Он проделал весь этот путь и уже начал разбирать отдельные слова, затем фразы, а потом и весь разговор.
— ...Через пару дней.
— Нужно, чтобы скорее, — сказал мужчина.
— Давай не будем слишком торопиться.
— Почему бы не сделать так, как я предложил? — спросил мужчина.
— Потому что твой способ ошибочный, и хватит об этом.
— Нет. Я хочу все обсудить. Я хочу быть уверенным, что все будет сделано как надо.
— Так и будет, — сказала Делла.
— Когда мы это сделаем?
— В субботу, — откликнулась она. — В три после полудня.
Голос мужчины стал немного громче.
— К вечеру в субботу у нас все должно быть тип-топ. Может быть, это даже слишком поздно. Я все-таки считаю, что мы действуем чересчур медленно. Если бы ты приняла мой план, мы сделали бы все уже сейчас.
— Хочешь делать по-своему? Тогда делай все сам. Думаю, что это хорошая идея. Лучше сделай все один.
— Говорил ли тебе кто-нибудь, что ты — скверная штучка?
— Не такая уж я и скверная. Скорее уверенная. Я уверена во всем, что делаю. Если ты до сих пор этого не понял, тебе надо просто принять сказанное к сведению.
Дальше последовало долгое молчание, и все окончилось тем, что мужчина что-то сказал Делле. Сказал очень тихо — так, что Харбин не мог расслышать. Делла ответила, также понизив тон.

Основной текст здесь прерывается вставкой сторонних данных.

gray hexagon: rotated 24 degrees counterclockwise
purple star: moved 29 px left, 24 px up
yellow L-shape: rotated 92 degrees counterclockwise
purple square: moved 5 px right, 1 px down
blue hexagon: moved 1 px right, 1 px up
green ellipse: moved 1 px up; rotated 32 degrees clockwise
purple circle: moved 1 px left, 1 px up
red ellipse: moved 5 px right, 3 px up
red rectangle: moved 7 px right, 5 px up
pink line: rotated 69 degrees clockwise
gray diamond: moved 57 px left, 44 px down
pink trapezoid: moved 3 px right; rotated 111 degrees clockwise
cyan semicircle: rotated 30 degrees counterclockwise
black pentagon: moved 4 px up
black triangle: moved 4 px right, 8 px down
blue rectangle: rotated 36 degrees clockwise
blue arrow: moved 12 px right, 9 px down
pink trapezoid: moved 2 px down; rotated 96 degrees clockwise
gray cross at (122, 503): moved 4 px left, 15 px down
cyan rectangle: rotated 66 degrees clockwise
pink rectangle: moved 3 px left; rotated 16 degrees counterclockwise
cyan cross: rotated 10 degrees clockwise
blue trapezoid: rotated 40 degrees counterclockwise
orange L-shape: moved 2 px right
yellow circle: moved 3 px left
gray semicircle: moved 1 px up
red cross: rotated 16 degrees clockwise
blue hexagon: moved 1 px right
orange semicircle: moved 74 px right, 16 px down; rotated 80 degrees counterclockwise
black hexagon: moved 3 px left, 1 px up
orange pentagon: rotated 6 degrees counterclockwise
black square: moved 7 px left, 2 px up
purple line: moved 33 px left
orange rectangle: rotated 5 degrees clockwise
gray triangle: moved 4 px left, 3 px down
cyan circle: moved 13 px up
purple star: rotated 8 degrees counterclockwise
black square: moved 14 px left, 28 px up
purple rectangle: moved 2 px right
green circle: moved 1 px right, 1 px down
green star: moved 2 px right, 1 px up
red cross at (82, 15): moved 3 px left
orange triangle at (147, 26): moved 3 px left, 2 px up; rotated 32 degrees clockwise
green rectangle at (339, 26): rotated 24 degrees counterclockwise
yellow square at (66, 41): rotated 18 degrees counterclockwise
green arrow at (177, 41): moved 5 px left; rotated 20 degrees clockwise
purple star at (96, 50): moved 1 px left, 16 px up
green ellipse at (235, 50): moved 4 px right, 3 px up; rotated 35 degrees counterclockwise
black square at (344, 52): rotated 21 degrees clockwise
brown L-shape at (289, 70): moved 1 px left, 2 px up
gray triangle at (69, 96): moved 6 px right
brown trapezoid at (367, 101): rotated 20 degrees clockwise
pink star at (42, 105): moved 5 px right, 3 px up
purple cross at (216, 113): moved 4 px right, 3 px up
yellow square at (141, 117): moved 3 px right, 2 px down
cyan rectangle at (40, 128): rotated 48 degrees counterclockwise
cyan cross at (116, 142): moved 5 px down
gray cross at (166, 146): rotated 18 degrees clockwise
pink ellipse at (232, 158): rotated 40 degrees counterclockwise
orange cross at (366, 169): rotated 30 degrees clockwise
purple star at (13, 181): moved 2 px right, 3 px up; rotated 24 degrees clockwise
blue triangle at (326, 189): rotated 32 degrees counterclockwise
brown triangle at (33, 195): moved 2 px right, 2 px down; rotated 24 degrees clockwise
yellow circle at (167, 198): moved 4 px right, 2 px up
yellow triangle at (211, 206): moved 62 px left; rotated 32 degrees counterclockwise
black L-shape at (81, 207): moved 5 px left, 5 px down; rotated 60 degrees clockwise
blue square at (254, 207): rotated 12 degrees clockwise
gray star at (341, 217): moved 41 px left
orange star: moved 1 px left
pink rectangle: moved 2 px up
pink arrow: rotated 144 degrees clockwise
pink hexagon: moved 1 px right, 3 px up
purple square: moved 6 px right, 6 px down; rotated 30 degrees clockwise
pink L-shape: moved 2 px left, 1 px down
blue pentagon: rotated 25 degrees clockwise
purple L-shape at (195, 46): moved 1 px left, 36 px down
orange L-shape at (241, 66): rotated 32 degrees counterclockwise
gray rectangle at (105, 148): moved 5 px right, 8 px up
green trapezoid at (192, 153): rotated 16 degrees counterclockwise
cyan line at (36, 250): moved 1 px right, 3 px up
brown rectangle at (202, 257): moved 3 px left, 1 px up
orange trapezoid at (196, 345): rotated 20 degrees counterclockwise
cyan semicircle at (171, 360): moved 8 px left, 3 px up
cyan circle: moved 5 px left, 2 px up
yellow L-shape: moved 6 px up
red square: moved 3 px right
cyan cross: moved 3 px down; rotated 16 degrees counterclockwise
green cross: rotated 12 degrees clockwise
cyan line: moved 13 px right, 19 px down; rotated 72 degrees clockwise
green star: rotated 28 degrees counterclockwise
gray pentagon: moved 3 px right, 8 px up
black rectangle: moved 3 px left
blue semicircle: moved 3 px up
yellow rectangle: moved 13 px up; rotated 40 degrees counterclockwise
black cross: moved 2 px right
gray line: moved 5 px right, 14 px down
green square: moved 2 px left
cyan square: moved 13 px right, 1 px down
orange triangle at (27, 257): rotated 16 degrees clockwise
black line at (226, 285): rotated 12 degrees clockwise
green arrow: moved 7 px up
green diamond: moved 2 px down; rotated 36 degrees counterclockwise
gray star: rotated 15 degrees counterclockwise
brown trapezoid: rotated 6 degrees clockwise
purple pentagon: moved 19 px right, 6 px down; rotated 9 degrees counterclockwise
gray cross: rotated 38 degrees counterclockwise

Харбин вытянул голову из-под защиты деревьев и увидел, как они обнимаются снова.
В голове у него была лишь одна мысль. Скорее, предположение. Он предположил, что они будут обниматься достаточно долго для того, чтобы он успел вернуться в дом, раздеться и завалиться на кровать.
Это заняло у него меньше минуты. Когда он входил в спальню, то был уже без плаща и пиджака. В пижаму он скользнул, лежа в постели. Он положил голову на подушку и закрыл глаза. Его заполнила горечь. Он — приманка, его обманули, обманули во всем.
Казалось, его плоть раздувают невидимые мехи. Он лежал в кровати, а что-то изо всей силы било по его внутренностям.
Через несколько минут дверь открылась, и он услышал, как Делла вошла в комнату.
Он слышал, как она ходит по спальне, почувствовал, как под весом ее тела прогнулась широкая кровать. Но кровать прогнулась лишь чуть-чуть. Он почувствовал, что она сидит здесь, на краешке кровати, глядя на него.
Затем, в тот же миг, когда он ощутил желание дотянуться до нее и сжать руки вокруг ее шеи и задушить жизнь, которая находилась в ее теле, Харбин почувствовал, как ее губы коснулись его лба. Он открыл глаза, сам не желая того. Он сонно пробормотал что-то и увидел сияние ее губ и глаз. Затем ее губы впились ему в рот, и что-то подняло его очень высоко. И поднимало все выше, пока он не оказался в космосе, и тело его поплыло посреди нереального мира.